5.6 Visualization Results

We visualize the activation maps via CAM (Zhou et al., 2016) in Fig. 11. Vanilla models usually activate regions related to biases when making predictions, e.g., the background in B-Birds. LfF and ECS+PoE can focus attention on key areas in some situations, but there are still some deviations. Meanwhile, the proposed ECS+GA and ECS+GA+SS mostly utilizes compact essential features to make decisions. It is worth noting that activation maps serve only as a qualitative result to display the model’s focus. For accurate quantitative comparison, please refer to the Table 1\(\sim \)Table 6.

Table 12 Unbiased accuracy (%) on Colored MNIST with few bias-conflicting samples
Table 13 Accuracy (%) on unbiased training data
Fig. 11
figure 11

Visualized activate maps of different models (last epoch) on Biased Waterbirds

6 Limitation and Future Work

Despite the achieved promising results, the debiasing method can be further improved in some aspects. First, our method and many previous approaches (such as LfF, DFA, BiasCon, RNF-GT etc.) are based on the assumption that there exist bias-conflicting samples in the training set. Although the assumption is in line with most actual situations, it should be noted that there are some cases where the collected training sets are completely biased (i.e., \(\rho =100\%\)), in which these methods are not applicable. For these cases, we should pay attention to methods that aim to directly prevent models from only pursuing easier features, such as SD. Besides, when there are only a few bias-conflicting samples, the risks of unstable training may increase. Although we did not find a significant impact on the results in our experiments, some engineering implementations, such as gradient clipping, can be incorporated to improve the stability of training.

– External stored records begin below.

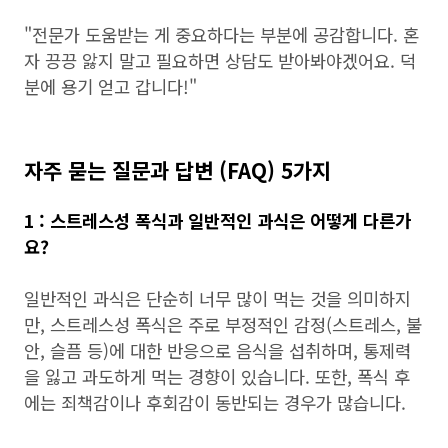
"전문가 도움받는 게 중요하다는 부분에 공감합니다. 혼
자 끙끙 앓지 말고 필요하면 상담도 받아봐야겠어요. 덕
분에 용기 얻고 갑니다!"
자주 묻는 질문과 답변 (FAQ) 5가지
1 : 스트레스성 폭식과 일반적인 과식은 어떻게 다른가
요?
일반적인 과식은 단순히 너무 많이 먹는 것을 의미하지
만, 스트레스성 폭식은 주로 부정적인 감정(스트레스, 불
안, 슬픔 등)에 대한 반응으로 음식을 섭취하며, 통제력
을 잃고 과도하게 먹는 경향이 있습니다. 또한, 폭식 후
에는 죄책감이나 후회감이 동반되는 경우가 많습니다.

Second, though the proposed ECS achieves significant improvement when compared with previous designs, we find that the bias-conflicting sample mining is not trivial, especially in complex datasets. The precision and recall achieved by our method on Biased Waterbirds and CelebA are still significantly lower than that on simple datasets like Colored MNIST and Corrupted CIFAR10 as shown in Table 9. For extreme cases, if the bias-conflicting scoring system fails, then the effect of GA can be influenced. Therefore, a better bias-conflicting scoring method is helpful and worth continuing to explore. Besides, instead of dividing samples into only two clusters (bias-aligned, bias-conflicting), exploring a “soft" version to define samples is also interesting and promising.

7 Conclusions

Biased models can cause poor out-of-distribution performance and even negative social impacts. In this paper, we focus on combating unknown biases which is urgently required in realistic applications, and propose an enhanced two-stage debiasing method. In the first stage, an effective bias-conflicting scoring approach containing peer-picking and epoch-ensemble is proposed. Then we derive a new learning objective with the idea of gradient alignment in the second stage, which dynamically balances the gradient contributions from the mined bias-conflicting and bias-aligned samples throughout the learning process. We also incorporate self-supervision into the second stage, assisting in the extraction of features. Extensive experiments on synthetic and real-world datasets reveal that the proposed solution outperforms previous methods.